Single page Print

Nvidia's GeForce 8600 series graphics cards

DX10 goes mid-range

I DON'T ACTUALLY have to write these reviews, you know. If I get enough caffeine into my bloodstream, letters begin to swim across the page, form into words, and a stream of trenchant observations interlaced with bad jokes just kind of assembles itself in front of me. At least, that's what I think happens. After staying up 'til 4:00 AM to push one of these babies out of the door, I have little or no recollection of the process by which they get written. In fact, I was surprised to learn the other day that I reviewed the Radeon X1650 XT last October. Can't say I recall that one.
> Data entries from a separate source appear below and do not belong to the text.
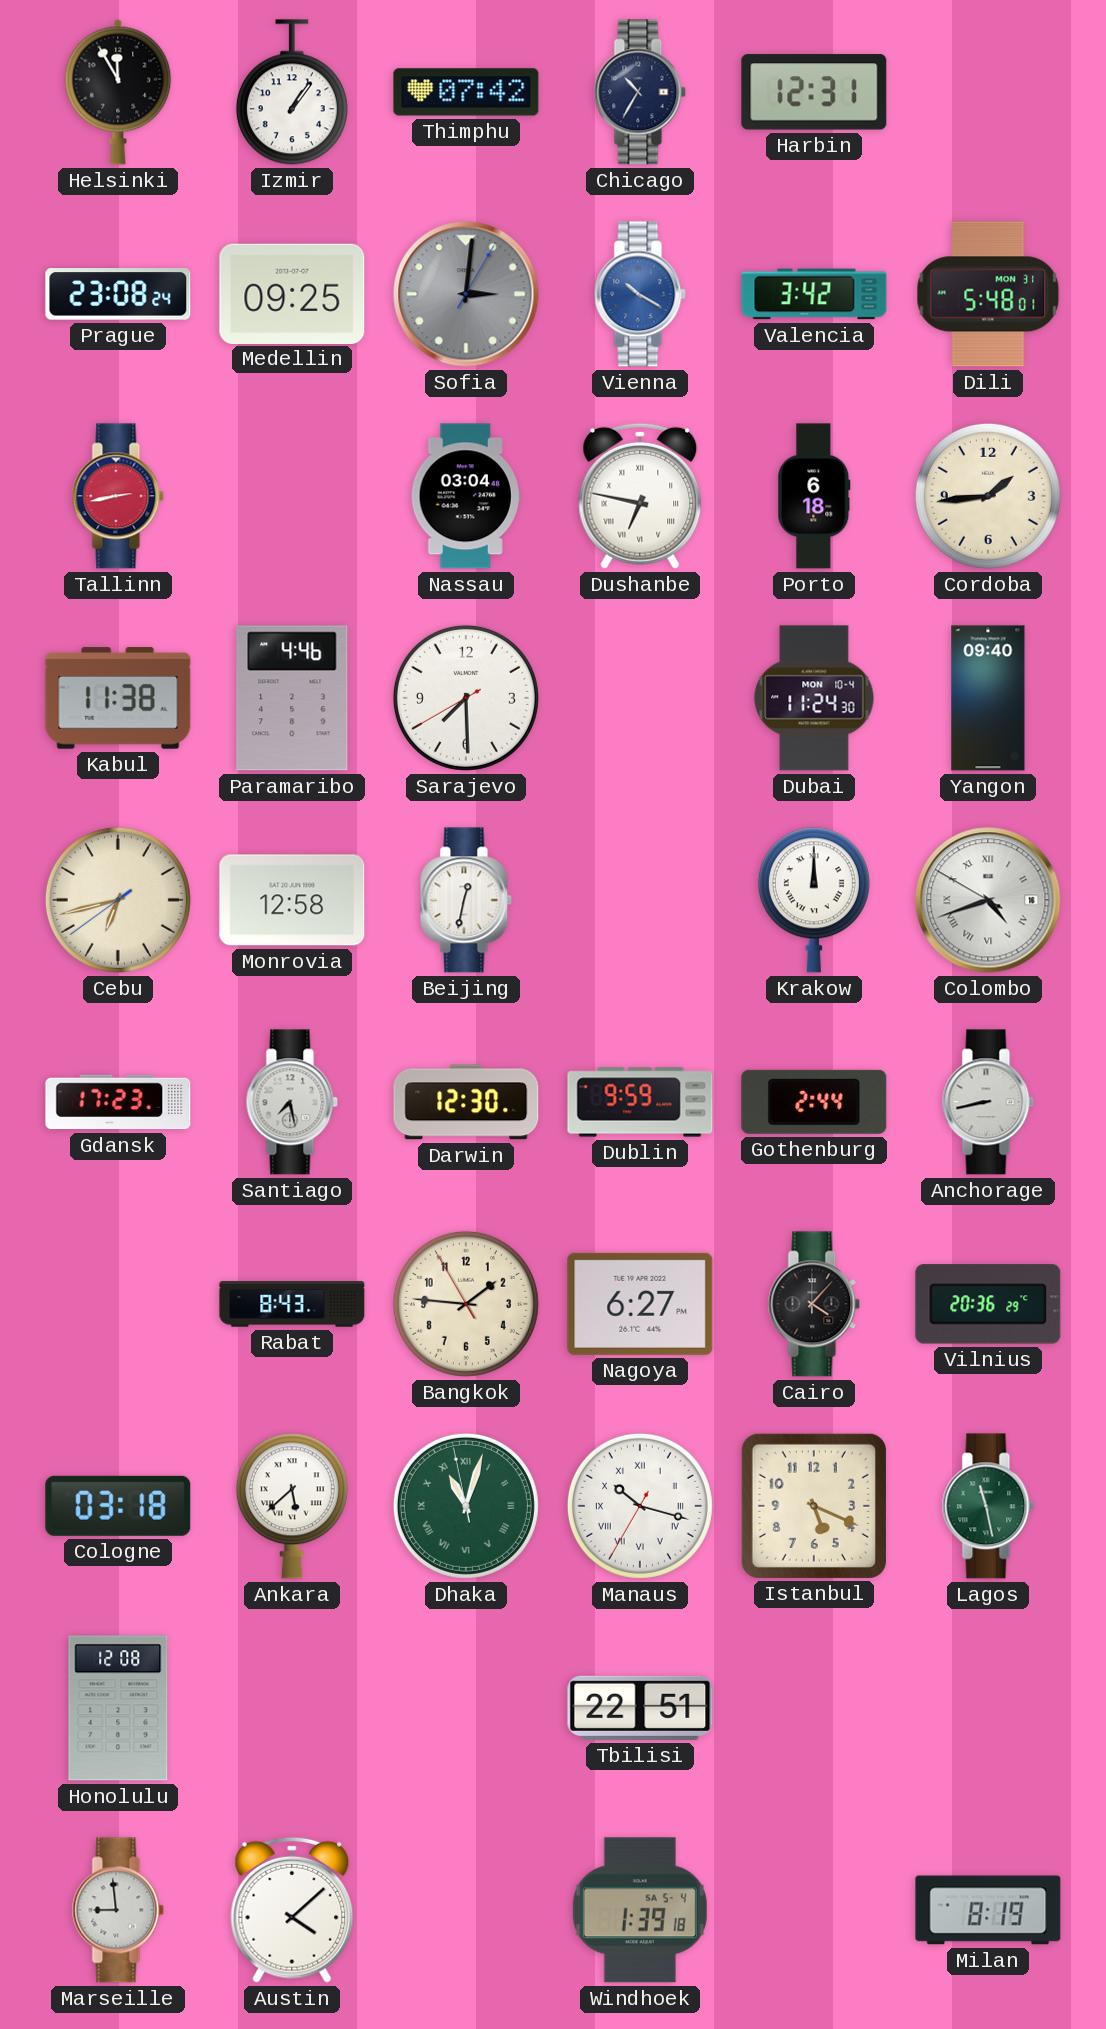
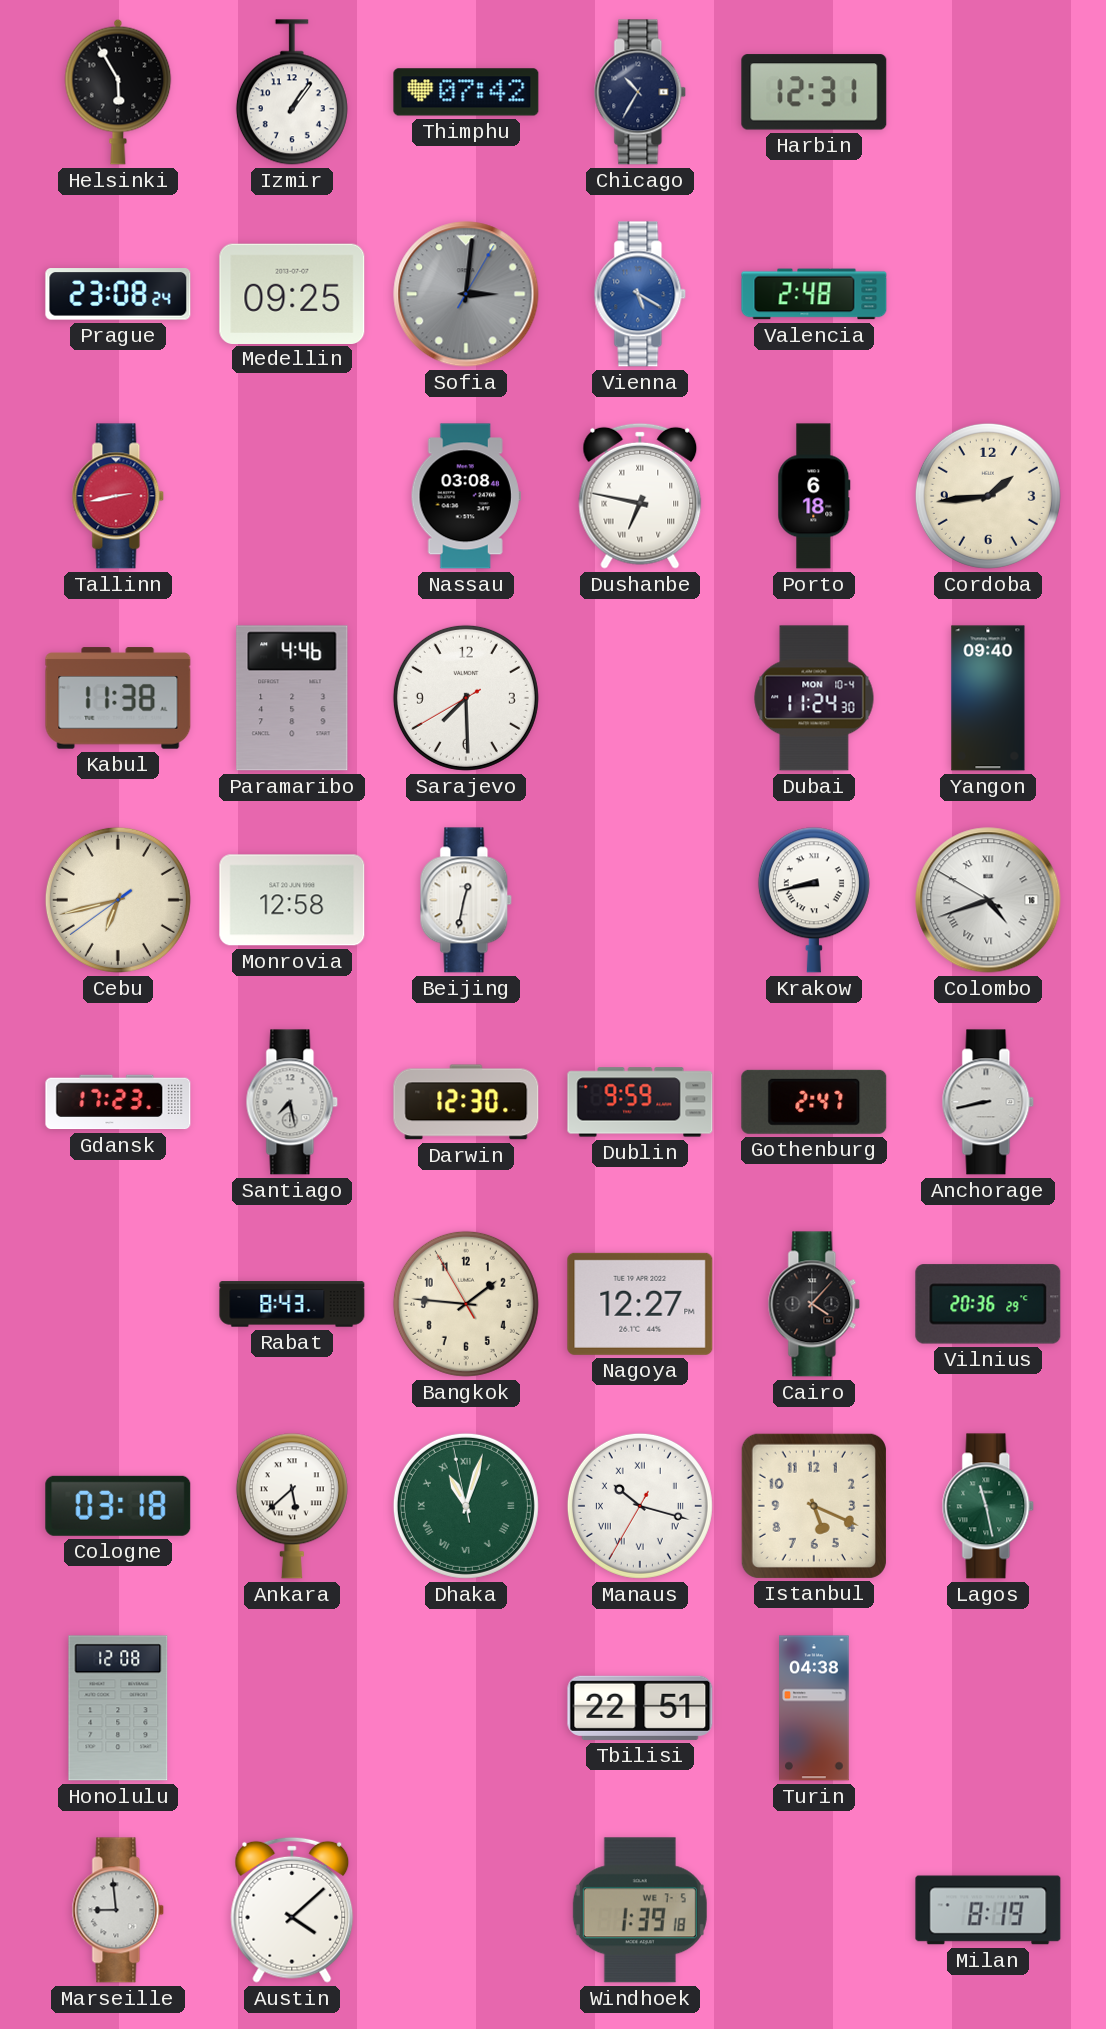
Helsinki: 11:55 -> 5:55
Vienna: 10:20 -> 5:20
Valencia: 3:42 -> 2:48
Dili: 5:48 -> none
Nassau: 03:04 -> 03:08
Krakow: 12:00 -> 8:43
Gothenburg: 2:44 -> 2:47
Nagoya: 6:27 -> 12:27
Turin: none -> 04:38
Windhoek date: SA 5-4 -> WE 7-5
Anyhow, before I forget, the prompter of today's stimulant-enhanced activities is Nvidia's launch of a new line of DirectX 10-capable mid-range graphics cards, known as the GeForce 8600 series. In fact, Nvidia is setting loose a whole range of products, from the bargain-bin GeForce 8300 GS to the GeForce 8600 GTS, which merits at least six shots of espresso, by my reckoning. I've spent the better part of the past week testing out the GeForce 8600 GTS and its little brother, the GT, against their predecessors and natural competitors from the Radeon camp.
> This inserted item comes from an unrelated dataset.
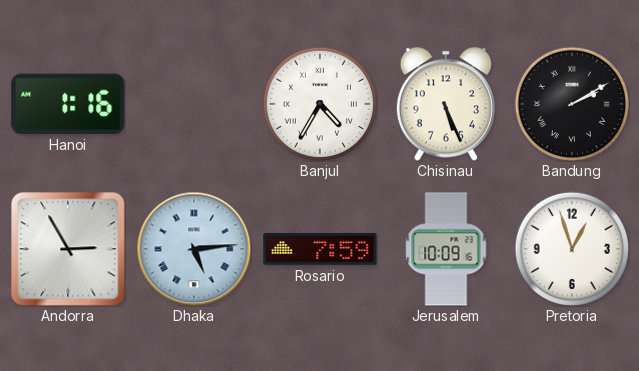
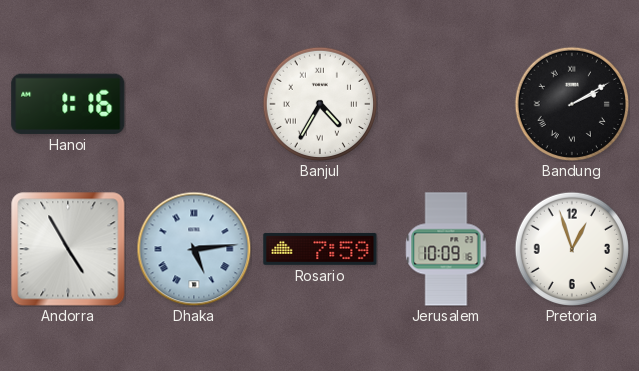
Chisinau: 5:26 -> none
Andorra: 2:55 -> 4:55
So how well does the unified architecture behind the killer GeForce 8800 translate into a mid-range GPU? The answer's slipped my mind, my hands are shaking, and I need to visit the men's room. But I think I've stashed some charts and graphs in the following pages, so let's see what they have to say.

Inside the G84 GPU
The GeForce 8 line of GPUs started out with the high-end GeForce 8800, which we reviewed back at its introduction. I'm about to lay a whole bunch of graphics mumbo-jumbo on you that's predicated on knowledge of the G80 GPU, so you might want to read that review if you haven't yet.
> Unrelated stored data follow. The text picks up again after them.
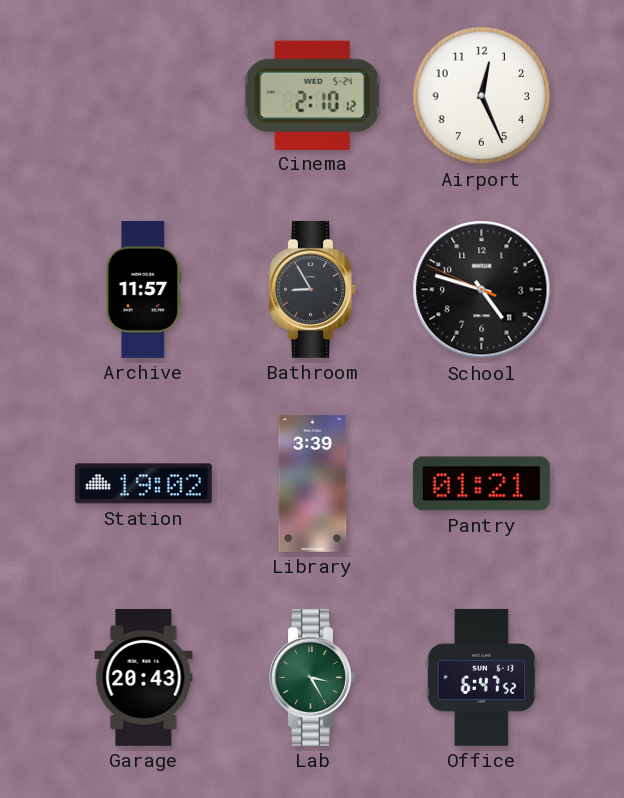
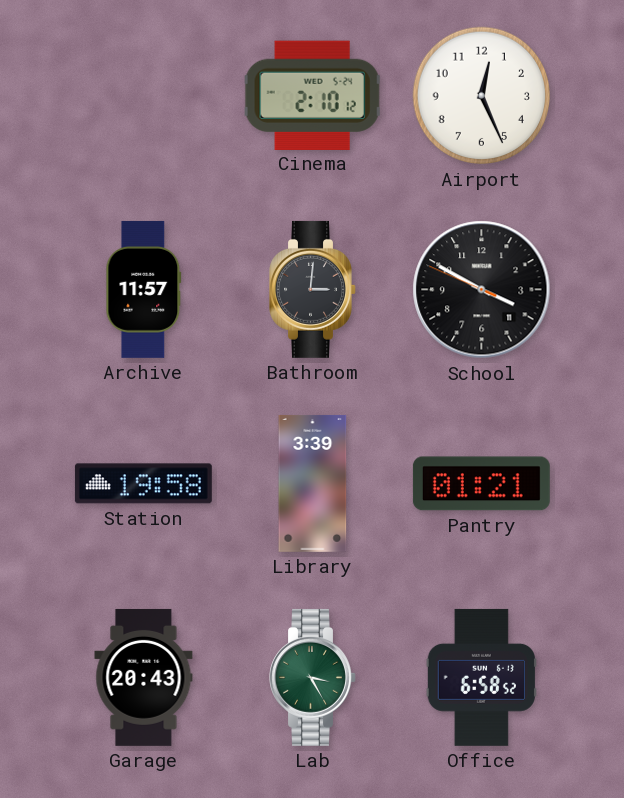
Bathroom: 8:55 -> 3:01
School: 4:47 -> 3:49
Station: 19:02 -> 19:58
Office: 6:47 -> 6:58
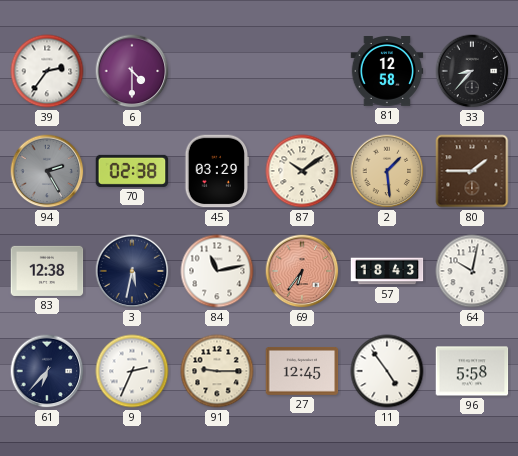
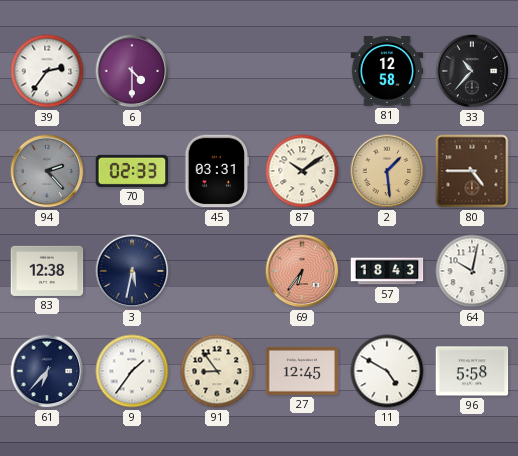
33: 8:37 -> 10:37
94: 2:25 -> 2:23
70: 02:38 -> 02:33
45: 03:29 -> 03:31
80: 1:45 -> 4:45
84: 11:13 -> none
9: 2:34 -> 1:36
91: 9:15 -> 8:54
11: 4:54 -> 4:50
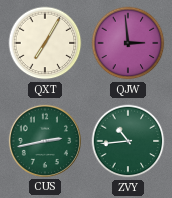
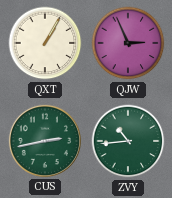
QXT: 7:05 -> 1:05
QJW: 2:59 -> 2:56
Of course, since everyone always listens to suggestions like that one, I won't have to tell you that the G80 is an all-new graphics processor with a unified shader architecture that's designed to live up to the requirements of the DirectX 10 graphics programming interface built into Windows Vista. Nor will I have to explain that the G80 uses a collection of stream processors (SPs) to handle both pixel and vertex processing, allocating computational resources as needed to meet the demands of the scene being drawn. You'll not need to be reminded that the G80 SPs are scalar in nature—that they each operate on a single pixel component, not on the usual four components in parallel. And you'll already be well aware that the G80 produces higher-quality pixels generally, from its 32-bit floating-point precision per pixel component to the wretched excess of texture filtering capacity Nvidia has deployed to deliver angle-independent anisotropic filtering by default. The G80's excellent coverage-sampled antialiasing will be old hat, as well, so you won't be impressed to hear that it delivers up to 16X sample quality with minimal slowdowns.

So I might just as well skip ahead and say that the G84 graphics processor that powers the GeForce 8600 series is based on this same basic technology, with the same capabilites, only scaled down and tweaked to better meet the needs of much less expensive graphics cards than $600 behemoths like the GeForce 8800 GTX.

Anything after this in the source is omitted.